> **Material provided**:

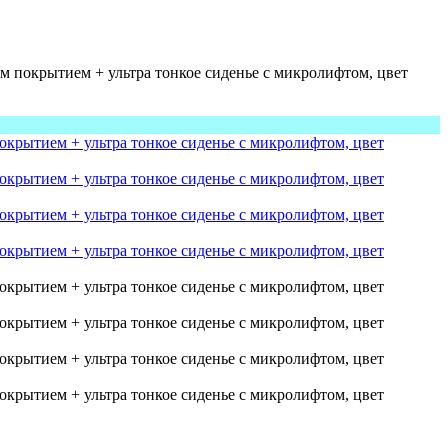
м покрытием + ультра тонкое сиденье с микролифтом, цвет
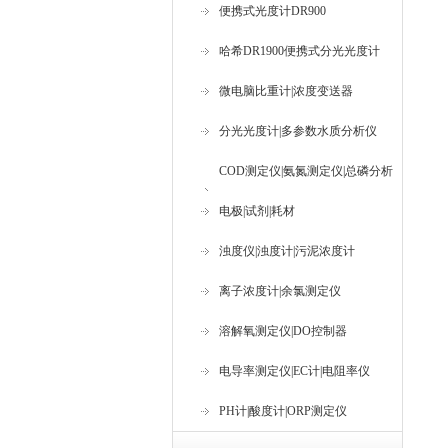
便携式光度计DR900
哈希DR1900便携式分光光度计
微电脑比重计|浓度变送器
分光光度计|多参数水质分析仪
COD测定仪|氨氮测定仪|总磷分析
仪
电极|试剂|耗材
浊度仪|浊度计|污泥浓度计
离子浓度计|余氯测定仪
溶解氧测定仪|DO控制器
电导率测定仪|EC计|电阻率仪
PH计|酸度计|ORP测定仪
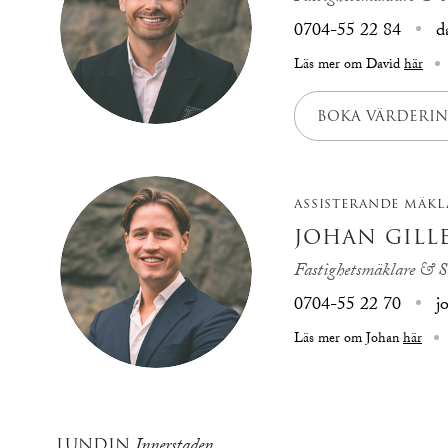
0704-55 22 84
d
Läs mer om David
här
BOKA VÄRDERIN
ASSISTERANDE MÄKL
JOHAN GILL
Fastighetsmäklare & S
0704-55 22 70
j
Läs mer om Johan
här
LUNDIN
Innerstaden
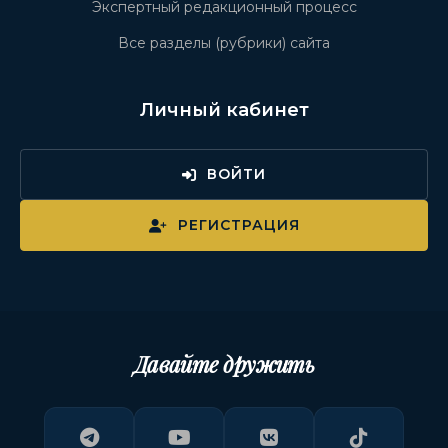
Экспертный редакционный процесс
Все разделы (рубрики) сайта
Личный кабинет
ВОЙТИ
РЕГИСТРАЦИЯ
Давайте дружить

---

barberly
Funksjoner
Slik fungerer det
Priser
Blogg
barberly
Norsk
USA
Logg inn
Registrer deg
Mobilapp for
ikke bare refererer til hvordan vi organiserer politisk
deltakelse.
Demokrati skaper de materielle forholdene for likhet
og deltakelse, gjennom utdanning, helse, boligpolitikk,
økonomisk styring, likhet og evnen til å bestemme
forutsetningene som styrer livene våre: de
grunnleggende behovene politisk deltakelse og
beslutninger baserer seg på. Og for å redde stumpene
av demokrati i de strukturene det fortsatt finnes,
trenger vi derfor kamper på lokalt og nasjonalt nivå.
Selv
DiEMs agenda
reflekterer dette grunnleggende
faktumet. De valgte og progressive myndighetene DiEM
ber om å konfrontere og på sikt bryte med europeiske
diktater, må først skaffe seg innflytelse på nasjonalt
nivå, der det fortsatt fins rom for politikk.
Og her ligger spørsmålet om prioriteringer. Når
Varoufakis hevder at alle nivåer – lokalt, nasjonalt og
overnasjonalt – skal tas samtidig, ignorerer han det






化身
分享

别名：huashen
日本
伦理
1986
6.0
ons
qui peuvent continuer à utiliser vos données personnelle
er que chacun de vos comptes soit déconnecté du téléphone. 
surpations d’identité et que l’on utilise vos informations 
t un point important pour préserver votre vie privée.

--

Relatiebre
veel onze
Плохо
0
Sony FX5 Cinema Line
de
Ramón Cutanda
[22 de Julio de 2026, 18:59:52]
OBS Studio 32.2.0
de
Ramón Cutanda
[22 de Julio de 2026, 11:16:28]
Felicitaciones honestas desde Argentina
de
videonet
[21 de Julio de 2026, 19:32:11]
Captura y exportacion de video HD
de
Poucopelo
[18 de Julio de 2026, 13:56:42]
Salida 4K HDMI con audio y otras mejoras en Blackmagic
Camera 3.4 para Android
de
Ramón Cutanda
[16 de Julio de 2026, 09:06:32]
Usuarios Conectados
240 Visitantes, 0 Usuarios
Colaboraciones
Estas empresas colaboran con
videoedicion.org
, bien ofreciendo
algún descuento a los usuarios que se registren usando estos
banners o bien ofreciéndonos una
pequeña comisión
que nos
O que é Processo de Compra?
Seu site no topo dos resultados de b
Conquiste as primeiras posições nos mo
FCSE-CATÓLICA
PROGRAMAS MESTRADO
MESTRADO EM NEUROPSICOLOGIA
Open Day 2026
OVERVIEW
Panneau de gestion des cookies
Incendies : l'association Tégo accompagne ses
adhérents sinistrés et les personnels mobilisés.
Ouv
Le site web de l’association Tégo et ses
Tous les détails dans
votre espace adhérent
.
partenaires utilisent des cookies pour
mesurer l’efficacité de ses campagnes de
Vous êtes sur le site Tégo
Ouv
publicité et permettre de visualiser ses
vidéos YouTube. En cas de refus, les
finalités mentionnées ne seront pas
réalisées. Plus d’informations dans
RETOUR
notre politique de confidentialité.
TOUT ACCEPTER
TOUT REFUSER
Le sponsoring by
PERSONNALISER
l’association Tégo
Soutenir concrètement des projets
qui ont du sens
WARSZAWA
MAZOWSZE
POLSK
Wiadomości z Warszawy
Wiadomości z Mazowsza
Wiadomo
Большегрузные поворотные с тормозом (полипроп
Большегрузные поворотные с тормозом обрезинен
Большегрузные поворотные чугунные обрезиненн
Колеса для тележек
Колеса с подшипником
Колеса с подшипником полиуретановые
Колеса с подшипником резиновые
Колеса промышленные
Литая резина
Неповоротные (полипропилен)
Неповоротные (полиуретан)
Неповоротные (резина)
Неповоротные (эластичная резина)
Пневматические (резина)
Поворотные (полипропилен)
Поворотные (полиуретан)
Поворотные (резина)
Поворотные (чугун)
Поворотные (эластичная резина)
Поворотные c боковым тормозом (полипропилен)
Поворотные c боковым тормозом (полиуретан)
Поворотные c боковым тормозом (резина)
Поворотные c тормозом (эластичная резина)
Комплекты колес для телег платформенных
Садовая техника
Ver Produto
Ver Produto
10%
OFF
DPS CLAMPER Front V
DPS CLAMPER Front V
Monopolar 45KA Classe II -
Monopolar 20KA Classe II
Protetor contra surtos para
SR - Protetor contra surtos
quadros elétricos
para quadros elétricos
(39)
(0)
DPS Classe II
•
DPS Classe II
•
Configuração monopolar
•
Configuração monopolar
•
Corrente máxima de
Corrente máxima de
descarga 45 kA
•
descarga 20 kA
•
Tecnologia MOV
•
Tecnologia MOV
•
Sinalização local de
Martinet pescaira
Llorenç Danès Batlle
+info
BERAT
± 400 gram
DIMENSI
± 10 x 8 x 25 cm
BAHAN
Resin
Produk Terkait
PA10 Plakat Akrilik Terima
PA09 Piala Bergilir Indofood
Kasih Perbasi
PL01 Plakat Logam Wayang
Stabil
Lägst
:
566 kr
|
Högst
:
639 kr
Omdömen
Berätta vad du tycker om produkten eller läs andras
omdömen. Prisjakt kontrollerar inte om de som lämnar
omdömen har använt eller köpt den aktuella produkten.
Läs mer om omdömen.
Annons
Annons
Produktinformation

> **Task prompt**:
Which lines of the records hold the string "Tégo"? Copy each one.

> **Task solution**:
Incendies : l'association Tégo accompagne ses
Le site web de l’association Tégo et ses
Vous êtes sur le site Tégo
l’association Tégo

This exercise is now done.